G. Zervakis, et al., "Design-Efficient Approximate Multiplication Circuits Through Partial Product Perforation" Approximate computing has received significant attention as a promising strategy to decrease power consumption of inherently error tolerant applications. In this paper, we focus on hardware-level approximation by introducing the partial product perforation technique for designing approximate multiplication circuits. We prove in a mathematically rigorous manner that in partial product perforation, the imposed errors are bounded and predictable, depending only on the input distribution. Through extensive experimental evaluation, we apply the partial product perforation method on different multiplier architectures and optimal architecture-perforation expose the configuration pairs for different error constraints. We show that, compared with the respective exact design, the partial product perforation delivers reductions of up to 50% in power consumption, 45% in area, and 35% in critical delay. In addition, the product perforation method is compared with the state-of-the-art approximation techniques, i.e., truncation, voltage over scaling, and logic approximation, showing that it outperforms them in terms of power dissipation and error.

T. Yang, T. Ukezono, and T. Sato "A Low-Power High-Speed Accuracy-Controllable Multiplier Design", Multiplication is a key fundamental function for many error-tolerant applications. Approximate multiplication is an efficient technique for trading off energy against performance and accuracy. This paper proposes an accuracy-controllable multiplier whose final product is generated by a carry-maskable adder. The proposed scheme can dynamically select the length of the carry propagation to satisfy the accuracy requirements flexibly. The partial product tree of the multiplier is approximated by the proposed tree compressor. An  $8 \times 8$  multiplier design is implemented by employing the carry maskable adder and the compressor.

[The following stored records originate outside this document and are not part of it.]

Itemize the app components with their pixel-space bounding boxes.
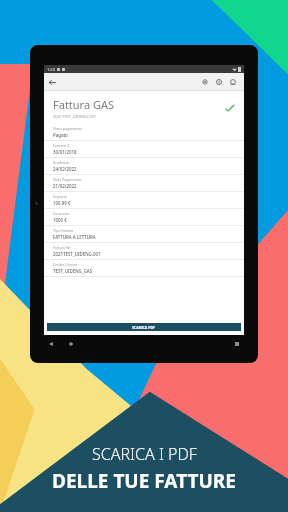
staticText: 100,99 € [53, 200, 71, 206]
staticText: Importo [53, 194, 67, 199]
button[interactable]: Home [66, 339, 76, 349]
staticText: FATTURA A LETTURA [53, 234, 96, 240]
staticText: SCARICA PDF [132, 325, 156, 330]
staticText: 30/01/2018 [53, 149, 77, 155]
staticText: 2021TEST_UIDENG.001 [53, 114, 97, 119]
button[interactable]: Scadenza [44, 158, 244, 175]
staticText: DELLE TUE FATTURE [52, 468, 236, 494]
button[interactable]: Back [44, 74, 60, 90]
staticText: Pagato [53, 132, 68, 138]
button[interactable]: Recents [232, 339, 242, 349]
button[interactable]: SCARICA PDF [47, 323, 241, 331]
staticText: 1000 € [53, 217, 67, 223]
staticText: Data Pagamento [53, 177, 82, 182]
staticText: 24/02/2022 [53, 166, 77, 172]
button[interactable]: Emessa il [44, 141, 244, 158]
staticText: Fattura GAS [53, 97, 115, 112]
button[interactable]: Fattura Nr [44, 243, 244, 260]
button[interactable]: Consumo [44, 209, 244, 226]
staticText: Codice Utenza [53, 262, 78, 267]
staticText: 1:24 [47, 67, 55, 72]
button[interactable]: Data Pagamento [44, 175, 244, 192]
staticText: Emessa il [53, 143, 69, 148]
staticText: SCARICA I PDF [92, 443, 197, 465]
staticText: Consumo [53, 211, 70, 216]
staticText: 21/02/2022 [53, 183, 77, 189]
button[interactable]: Stato pagamento [44, 124, 244, 141]
staticText: TEST_UIDENG_GAS [53, 268, 93, 274]
button[interactable]: Importo [44, 192, 244, 209]
button[interactable]: Notifications [226, 75, 240, 89]
button[interactable]: Settings [198, 75, 212, 89]
button[interactable]: Info [212, 75, 226, 89]
button[interactable]: Codice Utenza [44, 260, 244, 277]
staticText: Tipo Fattura [53, 228, 74, 233]
staticText: 2021TEST_UIDENG.001 [53, 251, 101, 257]
staticText: Fattura Nr [53, 245, 71, 250]
button[interactable]: Tipo Fattura [44, 226, 244, 243]
staticText: Scadenza [53, 160, 69, 165]
button[interactable]: Back [46, 339, 56, 349]
staticText: Stato pagamento [53, 126, 83, 131]
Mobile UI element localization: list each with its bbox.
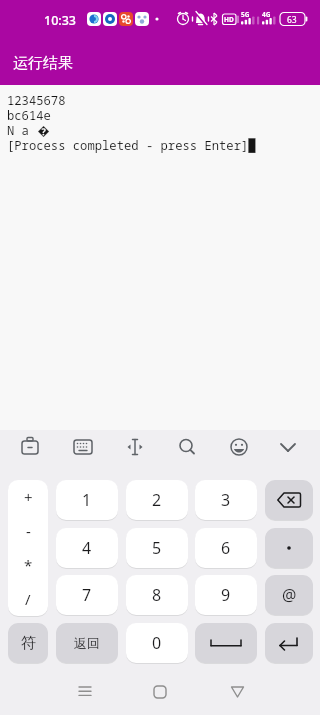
staticText: 6 <box>221 537 231 559</box>
staticText: 5G <box>241 10 250 19</box>
staticText: - <box>26 521 31 541</box>
button[interactable] <box>140 675 180 710</box>
button[interactable] <box>65 675 105 710</box>
button[interactable]: 2 <box>126 480 188 520</box>
button[interactable]: 5 <box>126 528 188 568</box>
staticText: 10:33 <box>44 12 77 29</box>
staticText: 返回 <box>74 635 100 651</box>
staticText: 8 <box>152 584 162 606</box>
button[interactable]: 1 <box>56 480 118 520</box>
button[interactable]: 9 <box>195 575 257 615</box>
button[interactable]: + <box>8 480 48 616</box>
staticText: * <box>24 555 33 575</box>
button[interactable]: 7 <box>56 575 118 615</box>
staticText: 12345678 bc614e N a � [Process completed… <box>7 92 256 153</box>
staticText: 3 <box>221 489 231 511</box>
staticText: / <box>25 589 31 609</box>
button[interactable]: 0 <box>126 623 188 663</box>
staticText: 5 <box>152 537 162 559</box>
button[interactable] <box>265 480 313 520</box>
staticText: 2 <box>152 489 162 511</box>
button[interactable]: 符 <box>8 623 48 663</box>
staticText: 运行结果 <box>13 54 73 73</box>
button[interactable]: 3 <box>195 480 257 520</box>
button[interactable] <box>265 623 313 663</box>
staticText: + <box>24 487 33 507</box>
button[interactable]: 返回 <box>56 623 118 663</box>
button[interactable]: @ <box>265 575 313 615</box>
button[interactable]: 6 <box>195 528 257 568</box>
staticText: 9 <box>221 584 231 606</box>
button[interactable] <box>195 623 257 663</box>
staticText: HD <box>224 15 234 24</box>
button[interactable] <box>265 528 313 568</box>
button[interactable]: 8 <box>126 575 188 615</box>
staticText: 符 <box>21 634 36 653</box>
staticText: @ <box>282 584 297 606</box>
staticText: 1 <box>82 489 92 511</box>
staticText: 7 <box>82 584 92 606</box>
button[interactable] <box>217 675 257 710</box>
button[interactable]: 4 <box>56 528 118 568</box>
staticText: 63 <box>287 14 297 26</box>
staticText: 0 <box>152 632 162 654</box>
staticText: 4G <box>262 10 271 19</box>
staticText: 4 <box>82 537 92 559</box>
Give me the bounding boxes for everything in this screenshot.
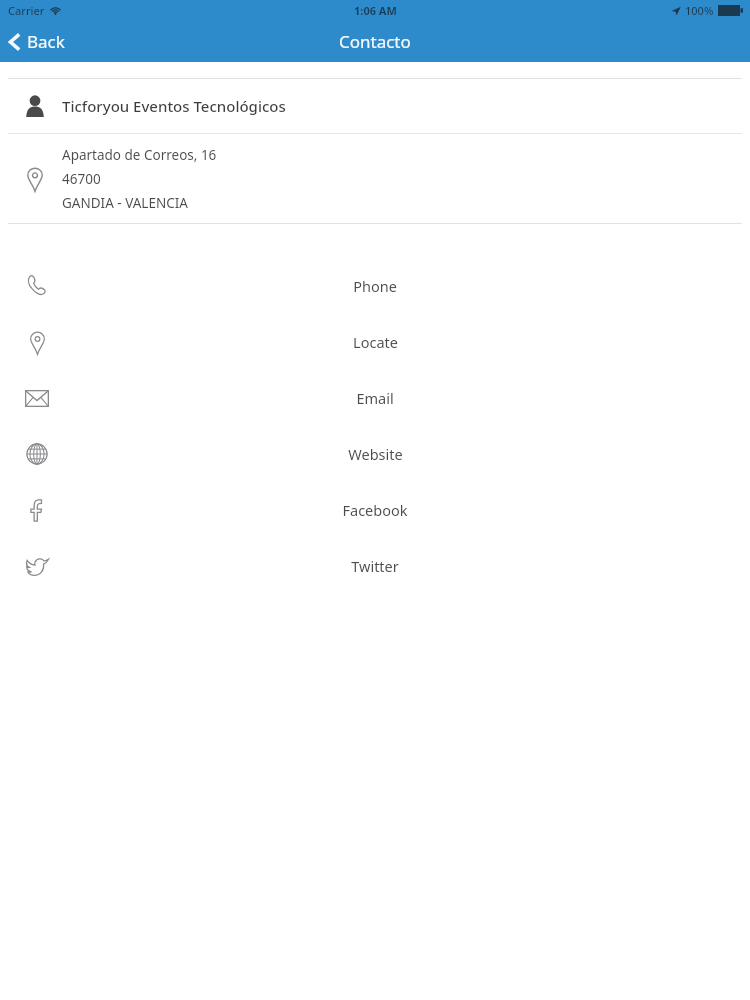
staticText: Locate [353,332,398,352]
button[interactable]: Facebook [0,482,750,538]
staticText: Carrier [8,3,45,18]
staticText: Contacto [339,30,411,53]
other: Facebook [29,498,45,522]
other: Locate [28,330,47,355]
staticText: 1:06 AM [354,3,397,18]
staticText: Apartado de Correos, 16 [62,146,217,164]
staticText: GANDIA - VALENCIA [62,194,188,212]
button[interactable]: Ticforyou Eventos Tecnológicos [8,79,742,133]
button[interactable]: Locate [0,314,750,370]
button[interactable]: Apartado de Correos, 16 [8,134,742,223]
staticText: Email [356,388,394,408]
button[interactable]: Twitter [0,538,750,594]
other: Email [25,390,49,407]
staticText: Twitter [351,556,399,576]
staticText: Phone [353,276,397,296]
other: Twitter [26,556,49,576]
button[interactable]: Phone [0,258,750,314]
button[interactable]: Email [0,370,750,426]
staticText: 100% [685,3,714,18]
staticText: Website [348,444,403,464]
staticText: Facebook [342,500,408,520]
button[interactable]: Back [0,24,79,59]
other: Phone [27,275,47,297]
staticText: Ticforyou Eventos Tecnológicos [62,96,286,116]
button[interactable]: Website [0,426,750,482]
staticText: 46700 [62,170,101,188]
other: Website [26,443,48,465]
staticText: Back [27,30,65,53]
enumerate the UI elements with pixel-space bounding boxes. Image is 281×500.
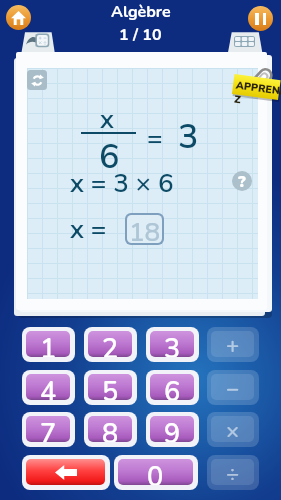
staticText: × bbox=[226, 416, 240, 442]
button[interactable]: × bbox=[211, 416, 254, 442]
button[interactable]: − bbox=[211, 374, 254, 400]
button[interactable]: Home bbox=[6, 5, 31, 30]
button[interactable]: Backspace bbox=[26, 459, 105, 485]
button[interactable]: 9 bbox=[150, 416, 194, 442]
staticText: x bbox=[100, 102, 114, 130]
button[interactable]: Help bbox=[232, 171, 252, 191]
button[interactable]: Pause bbox=[248, 6, 273, 31]
button[interactable]: ÷ bbox=[211, 459, 254, 485]
button[interactable]: Apprenez bbox=[228, 64, 281, 104]
staticText: ? bbox=[238, 171, 246, 191]
button[interactable]: 0 bbox=[118, 459, 193, 485]
staticText: 1 / 10 bbox=[119, 24, 162, 46]
button[interactable]: 7 bbox=[26, 416, 70, 442]
staticText: 6 bbox=[99, 134, 120, 170]
button[interactable]: Keypad bbox=[234, 36, 255, 47]
staticText: 7 bbox=[40, 416, 57, 442]
staticText: 6 bbox=[164, 374, 181, 400]
staticText: 3 bbox=[164, 331, 181, 357]
staticText: 1 bbox=[40, 331, 57, 357]
staticText: APPRENEZ bbox=[233, 78, 281, 112]
button[interactable]: 4 bbox=[26, 374, 70, 400]
staticText: = bbox=[147, 121, 163, 145]
button[interactable]: Refresh bbox=[27, 70, 47, 90]
staticText: 2 bbox=[102, 331, 119, 357]
button[interactable]: 3 bbox=[150, 331, 194, 357]
button[interactable]: 5 bbox=[88, 374, 132, 400]
staticText: 8 bbox=[102, 416, 119, 442]
button[interactable]: 1 bbox=[26, 331, 70, 357]
button[interactable]: Learn bbox=[24, 32, 52, 50]
button[interactable]: + bbox=[211, 331, 254, 357]
staticText: + bbox=[226, 331, 240, 357]
staticText: x = 3 × 6 bbox=[70, 166, 174, 198]
staticText: ÷ bbox=[226, 459, 240, 485]
staticText: 18 bbox=[129, 215, 161, 243]
staticText: 5 bbox=[102, 374, 119, 400]
button[interactable]: 6 bbox=[150, 374, 194, 400]
staticText: − bbox=[226, 374, 240, 400]
button[interactable]: 18 bbox=[127, 215, 162, 243]
staticText: 9 bbox=[164, 416, 181, 442]
button[interactable]: 8 bbox=[88, 416, 132, 442]
staticText: x = bbox=[70, 212, 107, 244]
button[interactable]: 2 bbox=[88, 331, 132, 357]
staticText: Algèbre bbox=[111, 1, 171, 23]
staticText: 0 bbox=[147, 459, 164, 485]
staticText: 3 bbox=[178, 114, 199, 150]
staticText: 4 bbox=[40, 374, 57, 400]
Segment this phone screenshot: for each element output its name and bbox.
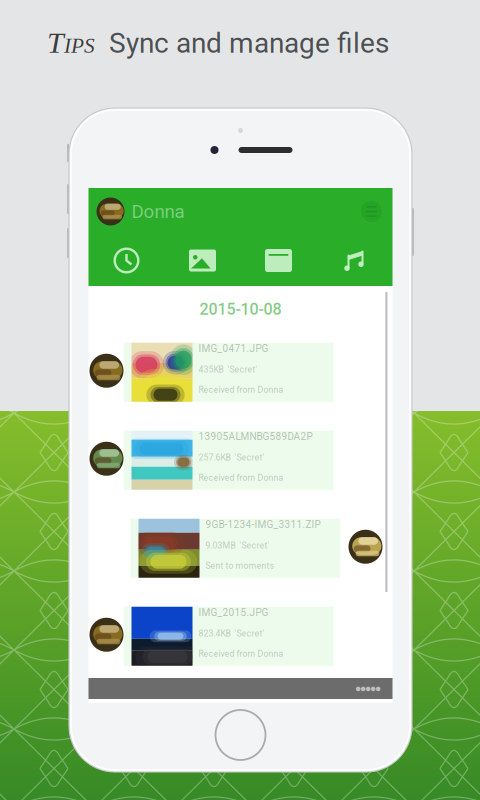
staticText: Sync and manage files bbox=[95, 27, 389, 60]
staticText: 13905ALMNBG589DA2P bbox=[198, 431, 312, 442]
staticText: 2015-10-08 bbox=[200, 300, 282, 319]
button[interactable]: Music bbox=[316, 235, 392, 286]
button[interactable]: IMG_2015.JPG bbox=[124, 607, 334, 666]
staticText: T bbox=[47, 26, 64, 59]
button[interactable]: Files bbox=[240, 235, 316, 286]
staticText: 9.03MB 'Secret' bbox=[206, 540, 270, 551]
staticText: Received from Donna bbox=[198, 473, 284, 483]
staticText: Received from Donna bbox=[198, 385, 284, 395]
button[interactable]: 13905ALMNBG589DA2P bbox=[124, 431, 334, 490]
button[interactable]: IMG_0471.JPG bbox=[124, 343, 334, 402]
staticText: IMG_0471.JPG bbox=[198, 343, 268, 354]
staticText: 9GB-1234-IMG_3311.ZIP bbox=[206, 519, 320, 530]
staticText: ●●●●● bbox=[356, 685, 380, 692]
staticText: 823.4KB 'Secret' bbox=[198, 628, 264, 639]
staticText: IMG_2015.JPG bbox=[198, 607, 268, 618]
staticText: 435KB 'Secret' bbox=[198, 364, 258, 375]
button[interactable]: 9GB-1234-IMG_3311.ZIP bbox=[130, 519, 340, 578]
staticText: 257.6KB 'Secret' bbox=[198, 452, 264, 463]
staticText: Sent to moments bbox=[206, 561, 274, 571]
button[interactable]: Photos bbox=[164, 235, 240, 286]
staticText: IPS bbox=[64, 34, 95, 57]
button[interactable]: Recent bbox=[88, 235, 164, 286]
staticText: Received from Donna bbox=[198, 649, 284, 659]
button[interactable]: Menu bbox=[356, 196, 386, 226]
staticText: Donna bbox=[132, 201, 184, 222]
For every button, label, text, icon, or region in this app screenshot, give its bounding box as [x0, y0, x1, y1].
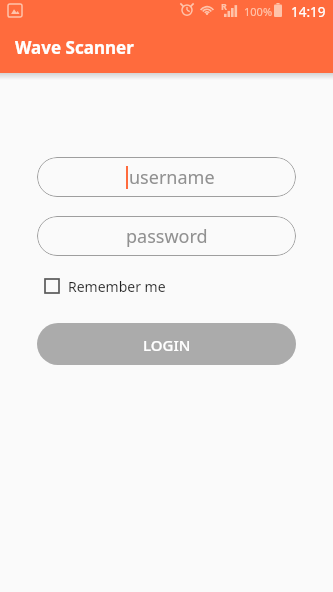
staticText: 14:19: [291, 3, 326, 21]
button[interactable]: LOGIN: [37, 323, 296, 365]
staticText: 100%: [244, 4, 273, 19]
staticText: LOGIN: [143, 335, 191, 355]
button[interactable]: password: [37, 216, 296, 256]
button[interactable]: Remember me: [44, 278, 166, 294]
staticText: Remember me: [68, 277, 166, 293]
staticText: R: [221, 0, 227, 12]
other: Gallery notification: [8, 4, 22, 17]
staticText: Wave Scanner: [15, 36, 134, 59]
button[interactable]: username: [37, 157, 296, 197]
staticText: password: [126, 224, 208, 249]
staticText: username: [129, 165, 215, 190]
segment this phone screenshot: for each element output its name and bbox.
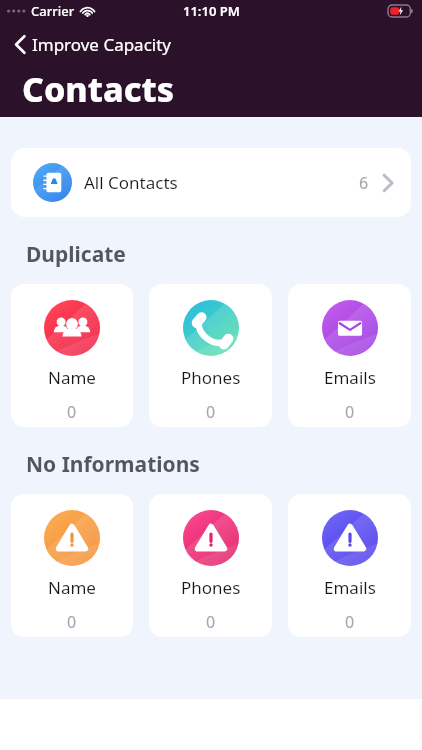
- staticText: 0: [345, 401, 355, 423]
- staticText: All Contacts: [84, 171, 178, 194]
- staticText: 11:10 PM: [183, 2, 240, 20]
- staticText: 0: [206, 611, 216, 633]
- button[interactable]: Name: [11, 494, 133, 637]
- staticText: Contacts: [22, 66, 175, 112]
- staticText: Phones: [181, 576, 241, 599]
- staticText: Emails: [324, 576, 376, 599]
- staticText: Emails: [324, 366, 376, 389]
- staticText: No Informations: [26, 450, 200, 479]
- button[interactable]: Phones: [149, 494, 272, 637]
- button[interactable]: Emails: [288, 284, 411, 427]
- staticText: 0: [345, 611, 355, 633]
- staticText: 0: [67, 401, 77, 423]
- staticText: Name: [48, 576, 96, 599]
- staticText: 6: [359, 172, 369, 194]
- button[interactable]: Phones: [149, 284, 272, 427]
- button[interactable]: Back to Improve Capacity: [8, 29, 178, 59]
- button[interactable]: Emails: [288, 494, 411, 637]
- staticText: Carrier: [31, 2, 75, 20]
- staticText: Phones: [181, 366, 241, 389]
- button[interactable]: Name: [11, 284, 133, 427]
- button[interactable]: All Contacts: [11, 148, 411, 217]
- staticText: Duplicate: [26, 240, 126, 269]
- staticText: 0: [67, 611, 77, 633]
- staticText: Name: [48, 366, 96, 389]
- staticText: 0: [206, 401, 216, 423]
- staticText: Improve Capacity: [32, 33, 172, 56]
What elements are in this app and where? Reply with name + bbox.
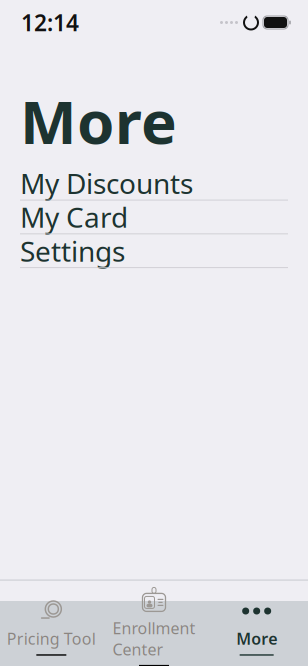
staticText: More	[20, 81, 177, 161]
button[interactable]: Enrollment Center	[103, 588, 205, 666]
staticText: My Discounts	[20, 165, 193, 202]
button[interactable]: More	[205, 599, 308, 656]
staticText: Pricing Tool	[7, 628, 96, 649]
button[interactable]: Settings	[20, 234, 288, 268]
staticText: 12:14	[21, 7, 79, 38]
staticText: Settings	[20, 232, 125, 269]
staticText: My Card	[20, 198, 128, 236]
button[interactable]: My Card	[20, 200, 288, 234]
button[interactable]: Pricing Tool	[0, 599, 103, 656]
button[interactable]: My Discounts	[20, 167, 288, 200]
staticText: More	[236, 628, 277, 649]
staticText: Enrollment Center	[112, 617, 196, 660]
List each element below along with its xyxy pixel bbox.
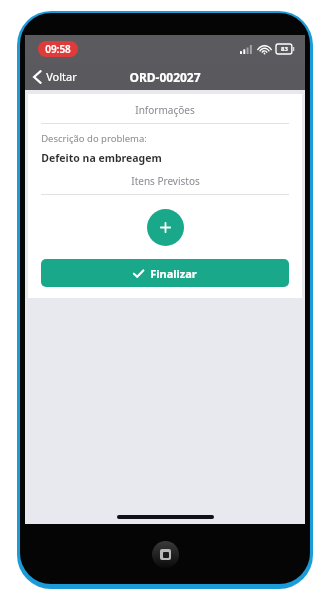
staticText: Voltar <box>46 69 77 84</box>
staticText: ORD-002027 <box>129 69 201 85</box>
staticText: Informações <box>135 103 195 117</box>
button[interactable]: Home <box>152 541 179 568</box>
staticText: Itens Previstos <box>131 174 200 188</box>
staticText: Defeito na embreagem <box>41 151 162 165</box>
staticText: 83 <box>281 45 288 53</box>
staticText: 09:58 <box>45 42 71 56</box>
staticText: Descrição do problema: <box>41 132 147 145</box>
button[interactable]: Voltar <box>25 63 85 90</box>
button[interactable]: Adicionar item <box>147 209 184 246</box>
staticText: Finalizar <box>150 266 197 281</box>
button[interactable]: Finalizar <box>41 259 289 287</box>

Compared with a conventional Wallace tree multiplier, the proposed multiplier reduced power consumption by between 47.3% and 56.2% and critical path delay by between 29.9% and 60.5%, depending on the required accuracy. Its silicon area was also 44.6% smaller. In addition, results from an image processing application demonstrate that the quality of the processed images can be controlled by the proposed multiplier design.

A. Cilardo, et al., "High-Speed Speculative Multipliers Based on Speculative Carry-Save Tree", Sacrificing exact calculations to improve digital circuit performance is at the foundation of approximate computing. In this paper, an approximate multiply-and-accumulate (MAC) unit is introduced. The MAC partial product terms are compressed by using simple OR gates as approximate counters; moreover, to further save energy, selected columns of the partial product terms are not formed. A compensation term is introduced in the proposed MAC, to reduce the overall approximation error. A MAC unit, specialized to perform 2D convolution, is designed following the proposed approach and implemented in TSMC 40nm technology in four different configurations. The proposed circuits achieve power savings more than 60%, compared to standard, exact MAC, with tolerable image quality degradation.

J. Liang, et al., "New Metrics for The Reliability Approximate and Probabilistic Adders", of Approximate/inexact computing has become an attractive approach for designing high performance and low power arithmetic circuits. Floating-point (FLP) arithmetic is required in many applications, such as digital signal processing, image processing and machine learning. Approximate FLP multipliers with variable accuracy are proposed in this paper; the accuracy and the circuit requirements of these designs are analyzed and assessed according to different metrics. It is shown that the proposed approximate FLP multiplier designs further reduce delay, area, power consumption and power-delay product (PDP) while incurring about half of the normalized mean error distance (NMED) compared with the previous designs. The proposed IFLPM24-15 is the most efficient design when considering both PDP and NMED. Case studies with three errortolerant applications show the validity of the proposed approximate designs.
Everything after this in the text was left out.